The Hunchback of Notre Dame (1939)

William Dieterle masterfully handled many sweeping crowd scenes outside Notre Dame Cathedral, with the military processions, the "King of Fools" celebration, and the daring rescue of condemned-to-die gypsy Esmeralda (Maureen O'Hara) on a gallows in front of a massive crowd by deformed bellringer Quasimodo (Charles Laughton).

The Wizard of Oz (1939)

This film featured the Munchkin crowd scene, singing Ding Dong the Witch is Dead and You're Off to See the Wizard; and the crowded send-off for the Wizard-piloted balloon in the Emerald City.

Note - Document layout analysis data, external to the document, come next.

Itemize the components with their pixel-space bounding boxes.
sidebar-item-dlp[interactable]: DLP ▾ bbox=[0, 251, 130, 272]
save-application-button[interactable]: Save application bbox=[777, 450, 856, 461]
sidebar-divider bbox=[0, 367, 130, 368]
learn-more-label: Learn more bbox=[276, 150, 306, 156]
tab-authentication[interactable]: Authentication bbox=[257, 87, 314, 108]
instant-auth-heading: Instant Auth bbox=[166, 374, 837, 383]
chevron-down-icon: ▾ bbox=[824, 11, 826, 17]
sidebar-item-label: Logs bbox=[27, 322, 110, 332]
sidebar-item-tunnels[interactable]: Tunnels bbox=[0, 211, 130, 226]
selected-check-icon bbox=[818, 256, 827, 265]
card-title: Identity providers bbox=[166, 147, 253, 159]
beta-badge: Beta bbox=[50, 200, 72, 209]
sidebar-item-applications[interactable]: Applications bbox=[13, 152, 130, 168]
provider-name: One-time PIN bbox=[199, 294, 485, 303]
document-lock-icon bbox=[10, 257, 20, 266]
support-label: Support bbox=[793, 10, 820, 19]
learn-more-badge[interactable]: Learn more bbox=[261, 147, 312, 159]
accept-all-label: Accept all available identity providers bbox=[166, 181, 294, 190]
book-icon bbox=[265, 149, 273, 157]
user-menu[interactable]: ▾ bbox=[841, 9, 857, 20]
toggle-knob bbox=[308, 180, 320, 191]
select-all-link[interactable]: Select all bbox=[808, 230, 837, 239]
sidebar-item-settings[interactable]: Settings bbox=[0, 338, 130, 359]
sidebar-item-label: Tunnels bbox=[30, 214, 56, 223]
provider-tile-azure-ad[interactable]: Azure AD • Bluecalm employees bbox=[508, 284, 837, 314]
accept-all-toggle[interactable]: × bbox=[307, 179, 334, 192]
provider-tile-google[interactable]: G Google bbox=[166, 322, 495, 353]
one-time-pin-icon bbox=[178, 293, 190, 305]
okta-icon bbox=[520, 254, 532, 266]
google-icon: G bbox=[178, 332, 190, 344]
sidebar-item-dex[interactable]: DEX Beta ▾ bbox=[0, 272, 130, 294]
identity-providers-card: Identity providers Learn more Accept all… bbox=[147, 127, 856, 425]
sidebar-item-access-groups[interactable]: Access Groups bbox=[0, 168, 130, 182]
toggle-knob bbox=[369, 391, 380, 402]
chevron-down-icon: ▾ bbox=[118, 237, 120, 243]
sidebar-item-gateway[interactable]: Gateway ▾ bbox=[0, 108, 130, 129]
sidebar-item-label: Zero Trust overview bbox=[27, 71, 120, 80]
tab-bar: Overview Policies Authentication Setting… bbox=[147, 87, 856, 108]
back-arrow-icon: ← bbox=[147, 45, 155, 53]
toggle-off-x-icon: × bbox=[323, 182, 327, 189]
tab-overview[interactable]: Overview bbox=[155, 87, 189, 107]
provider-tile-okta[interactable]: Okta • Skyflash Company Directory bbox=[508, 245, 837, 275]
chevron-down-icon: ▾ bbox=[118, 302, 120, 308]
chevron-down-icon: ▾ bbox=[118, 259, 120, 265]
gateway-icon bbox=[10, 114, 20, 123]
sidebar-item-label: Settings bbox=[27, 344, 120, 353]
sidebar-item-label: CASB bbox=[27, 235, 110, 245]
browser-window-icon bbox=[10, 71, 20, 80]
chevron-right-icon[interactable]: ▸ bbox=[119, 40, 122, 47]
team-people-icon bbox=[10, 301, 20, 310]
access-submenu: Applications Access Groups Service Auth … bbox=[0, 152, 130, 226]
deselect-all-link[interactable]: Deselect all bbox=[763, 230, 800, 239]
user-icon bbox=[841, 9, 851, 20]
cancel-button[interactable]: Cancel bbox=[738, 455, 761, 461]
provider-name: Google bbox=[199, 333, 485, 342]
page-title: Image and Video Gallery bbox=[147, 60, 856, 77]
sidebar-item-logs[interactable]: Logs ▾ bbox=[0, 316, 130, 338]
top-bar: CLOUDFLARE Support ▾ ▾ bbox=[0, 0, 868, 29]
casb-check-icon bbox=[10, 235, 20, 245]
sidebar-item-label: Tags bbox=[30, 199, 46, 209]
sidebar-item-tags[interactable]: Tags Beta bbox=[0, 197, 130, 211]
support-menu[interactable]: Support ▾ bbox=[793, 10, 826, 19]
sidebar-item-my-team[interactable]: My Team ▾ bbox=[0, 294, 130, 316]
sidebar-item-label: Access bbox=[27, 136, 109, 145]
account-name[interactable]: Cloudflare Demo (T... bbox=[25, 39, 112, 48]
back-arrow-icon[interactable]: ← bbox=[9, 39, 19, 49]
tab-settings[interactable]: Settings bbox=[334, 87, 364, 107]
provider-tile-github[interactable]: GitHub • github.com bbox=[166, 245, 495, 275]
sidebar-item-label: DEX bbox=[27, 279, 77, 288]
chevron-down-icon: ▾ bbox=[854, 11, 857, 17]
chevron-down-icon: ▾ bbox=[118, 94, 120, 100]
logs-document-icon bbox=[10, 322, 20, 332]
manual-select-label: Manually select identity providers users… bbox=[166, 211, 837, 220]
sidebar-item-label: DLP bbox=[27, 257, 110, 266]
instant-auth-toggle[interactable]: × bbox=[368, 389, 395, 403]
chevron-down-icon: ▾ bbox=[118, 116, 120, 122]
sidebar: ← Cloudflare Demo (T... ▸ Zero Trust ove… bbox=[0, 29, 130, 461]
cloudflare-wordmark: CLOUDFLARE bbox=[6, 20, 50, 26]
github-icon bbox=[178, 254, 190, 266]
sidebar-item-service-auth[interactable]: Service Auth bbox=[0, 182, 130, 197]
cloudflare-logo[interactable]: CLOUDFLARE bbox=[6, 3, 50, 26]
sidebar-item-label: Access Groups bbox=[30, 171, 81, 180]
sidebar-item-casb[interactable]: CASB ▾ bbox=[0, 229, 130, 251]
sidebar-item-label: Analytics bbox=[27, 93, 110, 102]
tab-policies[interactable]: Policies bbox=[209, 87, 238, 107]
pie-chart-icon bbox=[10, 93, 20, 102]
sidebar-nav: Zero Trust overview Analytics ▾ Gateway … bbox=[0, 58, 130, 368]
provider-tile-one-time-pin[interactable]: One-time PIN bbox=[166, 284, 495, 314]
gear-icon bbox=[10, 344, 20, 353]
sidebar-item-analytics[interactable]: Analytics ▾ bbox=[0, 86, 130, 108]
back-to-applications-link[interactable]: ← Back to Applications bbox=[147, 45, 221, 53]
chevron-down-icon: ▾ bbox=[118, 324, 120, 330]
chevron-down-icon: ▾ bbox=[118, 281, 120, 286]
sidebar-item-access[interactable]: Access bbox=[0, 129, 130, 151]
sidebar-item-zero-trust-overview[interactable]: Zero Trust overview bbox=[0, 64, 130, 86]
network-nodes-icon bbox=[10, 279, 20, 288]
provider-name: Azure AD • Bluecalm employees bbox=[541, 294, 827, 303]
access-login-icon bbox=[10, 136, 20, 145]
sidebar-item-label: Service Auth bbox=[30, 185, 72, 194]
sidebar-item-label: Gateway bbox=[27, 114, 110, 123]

Around the World in 80 Days (1956)

This dubious Best Picture winner of 1956 starred David Niven as eccentric traveler Phileas Fogg, and was based on the famous 1872 escapist adventure book by Jules Verne. It was the largest scale film ever made - created with Todd-AO, a special wide-screen format. The film featured almost 69,000 extras and thousands of animals including sheep, buffalo, donkeys, horses, monkeys, bulls, elephants, skunks, and ostriches! The film also used 140 sets built at six Hollywood studios (as well as on location shoots in England, Hong Kong and Japan) and featured the largest guest star cast of all time, including dozens of stars in various roles.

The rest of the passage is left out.